(Work to be completed) When the listing below reaches the line that has "דף הבית (580, 132)", start reproducing exactly; stop after the line that has "Oprawy łożyskowe (462, 666)", and drop the pictures.
═════ Exercise material
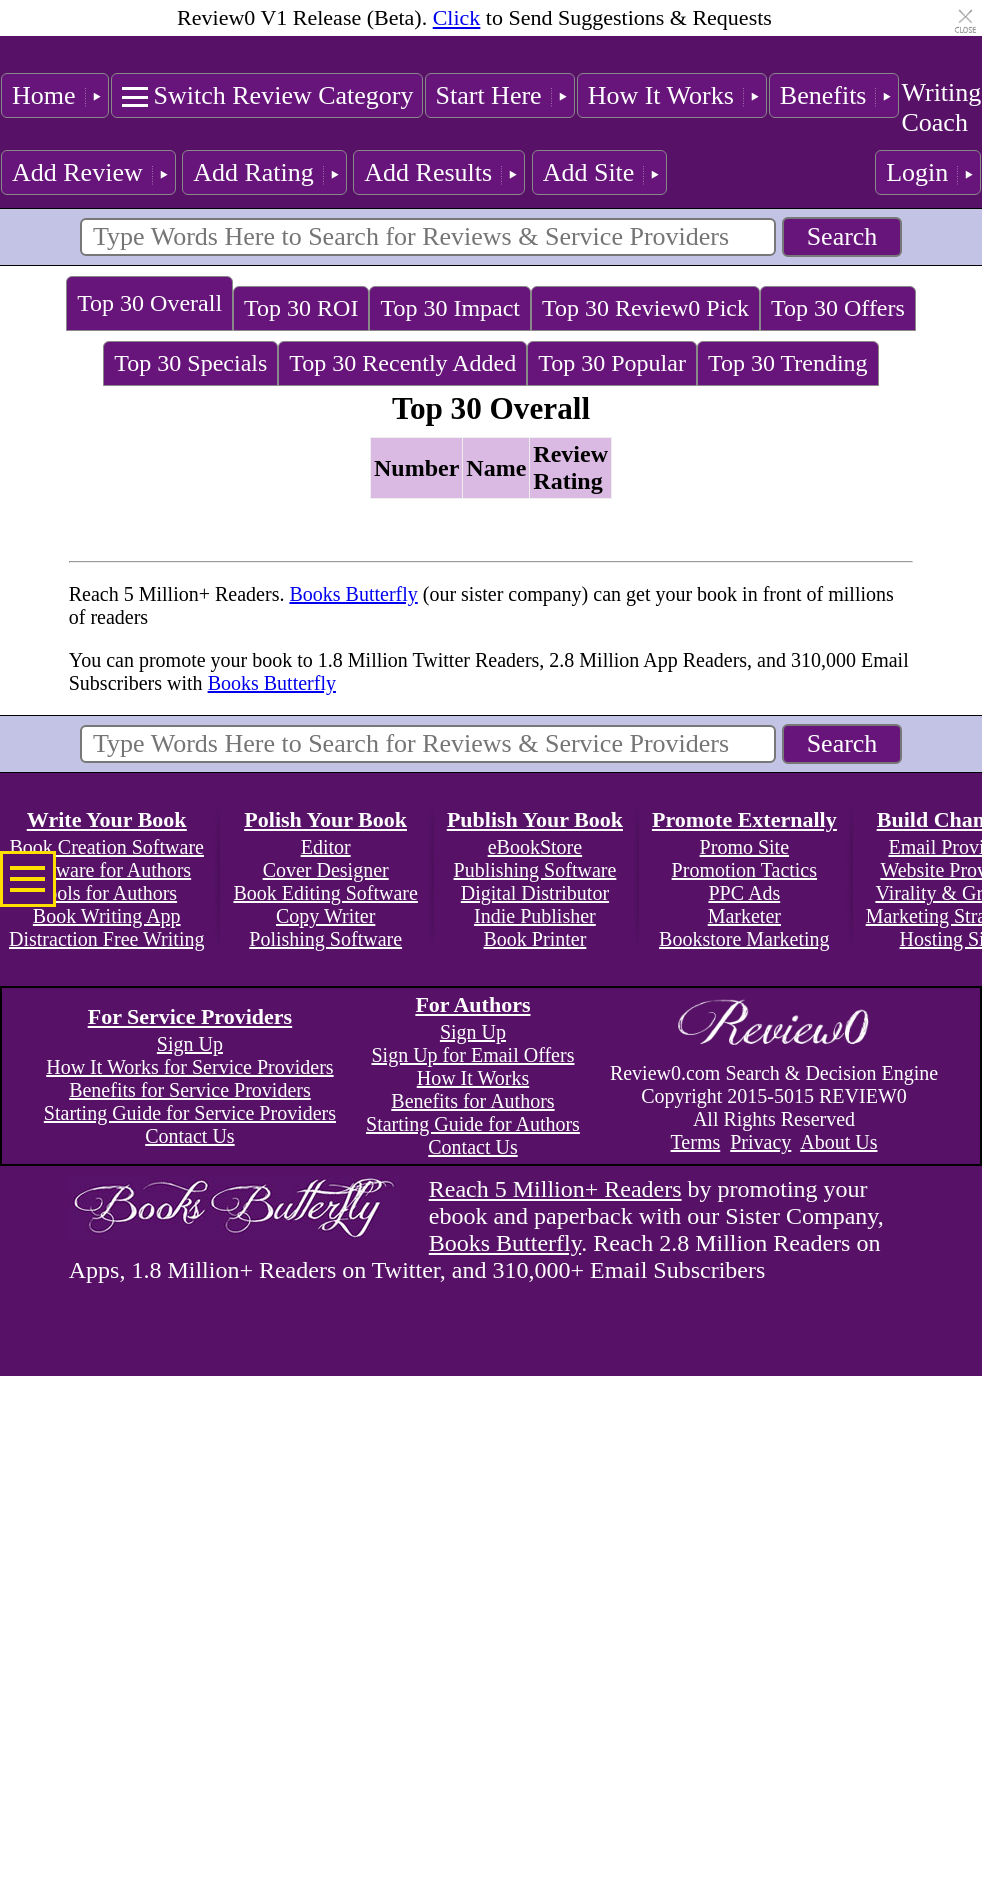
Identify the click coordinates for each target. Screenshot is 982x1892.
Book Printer (535, 939)
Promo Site (744, 847)
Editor (326, 847)
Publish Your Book (535, 819)
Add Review (77, 172)
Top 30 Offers (838, 308)
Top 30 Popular (612, 363)
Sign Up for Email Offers (472, 1055)
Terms (696, 1142)
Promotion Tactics (744, 870)
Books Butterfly (353, 594)
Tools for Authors (106, 893)
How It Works (661, 95)
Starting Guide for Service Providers (190, 1113)
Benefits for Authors (472, 1101)
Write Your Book (107, 819)
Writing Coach (941, 107)
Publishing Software (535, 870)
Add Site (589, 172)
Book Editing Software (325, 893)
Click (457, 17)
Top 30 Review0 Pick (645, 308)
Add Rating (253, 172)
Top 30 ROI (301, 308)
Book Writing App (107, 916)
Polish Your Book (325, 819)
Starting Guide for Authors (473, 1124)
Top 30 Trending (788, 363)
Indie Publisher (535, 916)
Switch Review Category (284, 95)
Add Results (428, 172)
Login (917, 172)
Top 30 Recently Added (402, 363)
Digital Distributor (535, 893)
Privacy (760, 1142)
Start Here (489, 95)
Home (44, 95)
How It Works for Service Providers (189, 1067)
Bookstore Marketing (744, 939)
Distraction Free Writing (106, 939)
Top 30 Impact (450, 308)
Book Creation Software (107, 847)
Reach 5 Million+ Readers (555, 1189)
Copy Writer (325, 916)
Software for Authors (106, 870)
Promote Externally (744, 819)
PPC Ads (744, 893)
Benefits (823, 95)
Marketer (744, 916)
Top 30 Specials (190, 363)
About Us (838, 1142)
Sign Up (190, 1044)
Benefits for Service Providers (190, 1090)
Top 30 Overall (149, 303)
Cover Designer (326, 870)
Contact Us (189, 1136)
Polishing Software (325, 939)
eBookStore (535, 847)
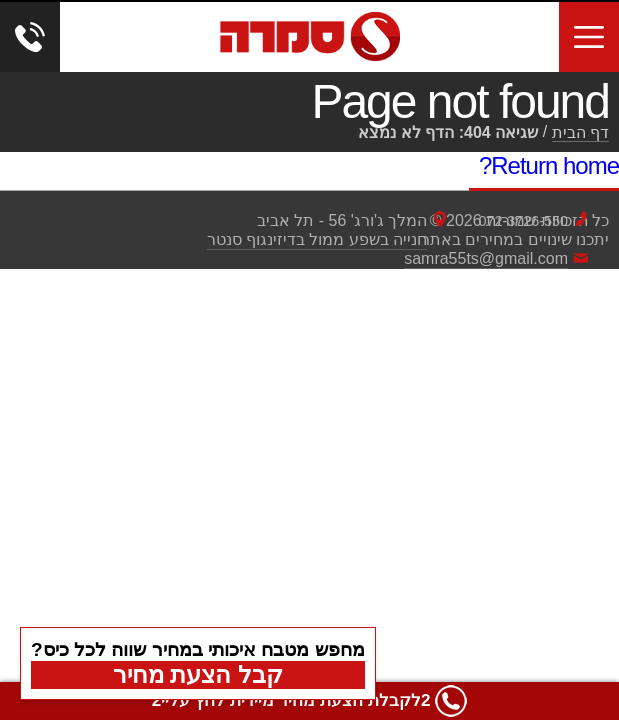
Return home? (549, 165)
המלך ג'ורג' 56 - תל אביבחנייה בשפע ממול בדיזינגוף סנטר (317, 230)
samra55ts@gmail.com (486, 258)
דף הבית (580, 132)
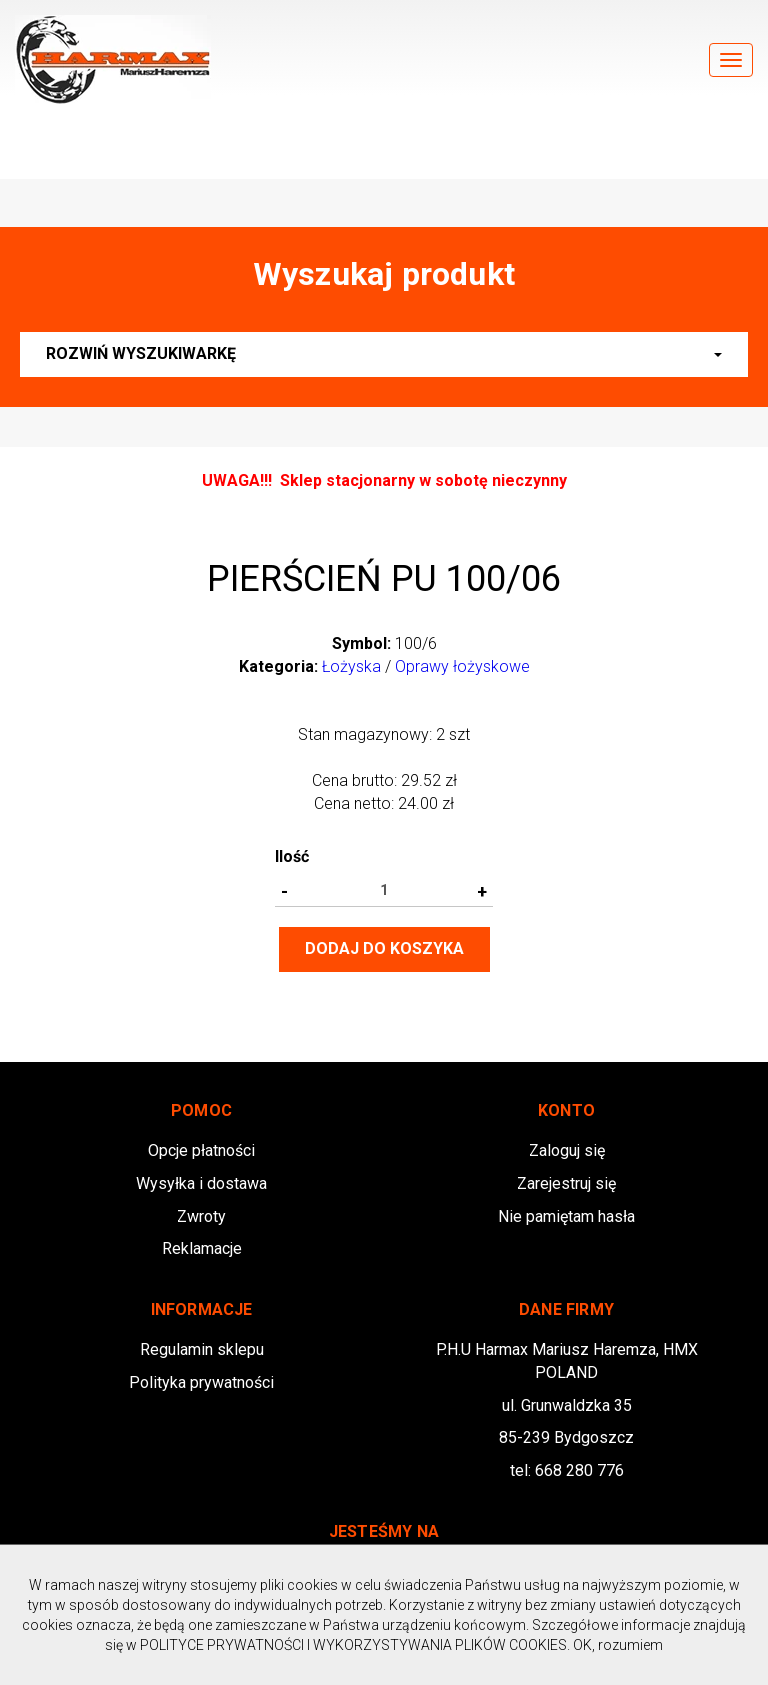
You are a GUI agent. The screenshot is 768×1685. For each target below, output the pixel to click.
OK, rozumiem (618, 1645)
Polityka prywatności (201, 1382)
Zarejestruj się (566, 1183)
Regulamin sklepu (202, 1349)
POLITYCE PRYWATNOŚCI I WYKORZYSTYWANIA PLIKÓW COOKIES (353, 1645)
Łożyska (351, 666)
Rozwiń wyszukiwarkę (384, 353)
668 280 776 (579, 1470)
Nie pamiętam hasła (566, 1216)
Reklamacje (202, 1248)
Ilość (292, 856)
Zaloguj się (567, 1150)
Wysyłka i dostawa (201, 1183)
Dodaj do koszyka (384, 948)
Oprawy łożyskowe (462, 666)
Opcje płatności (201, 1150)
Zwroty (201, 1216)
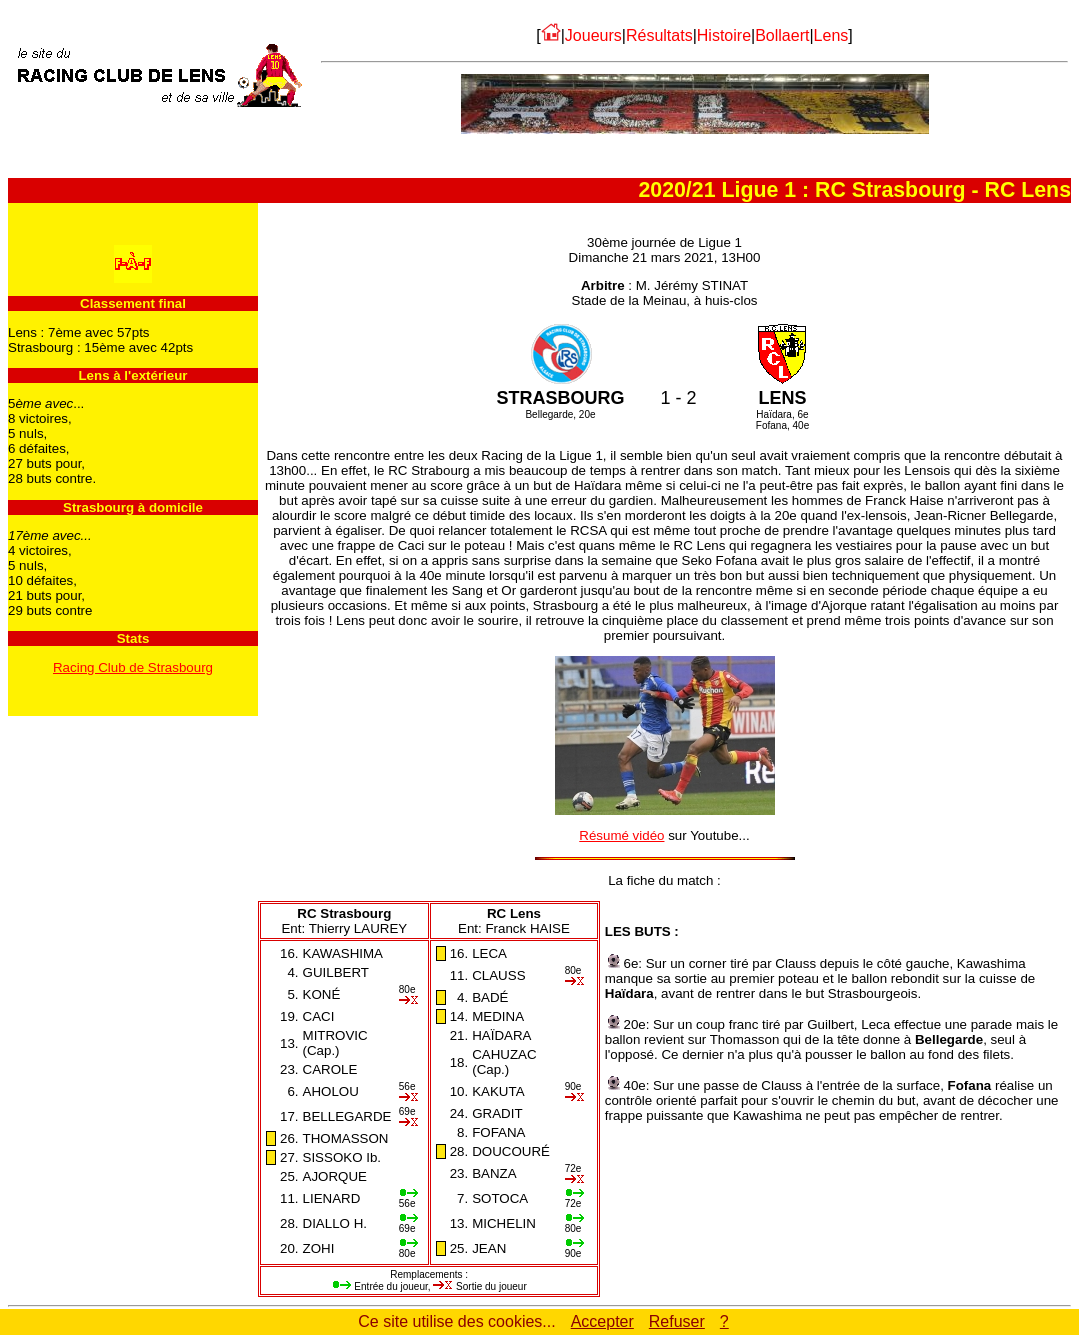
══════════
(Answer to this problem)
דף הבית (580, 132)
You are a GUI agent. The screenshot is 768×1685. For each target below, output the pixel to click.
OK, rozumiem (618, 1645)
Polityka prywatności (201, 1382)
Zarejestruj się (566, 1183)
Regulamin sklepu (202, 1349)
POLITYCE PRYWATNOŚCI I WYKORZYSTYWANIA PLIKÓW COOKIES (353, 1645)
Łożyska (351, 666)
Rozwiń wyszukiwarkę (384, 353)
668 280 776 (579, 1470)
Nie pamiętam hasła (566, 1216)
Reklamacje (202, 1248)
Ilość (292, 856)
Zaloguj się (567, 1150)
Wysyłka i dostawa (201, 1183)
Dodaj do koszyka (384, 948)
Oprawy łożyskowe (462, 666)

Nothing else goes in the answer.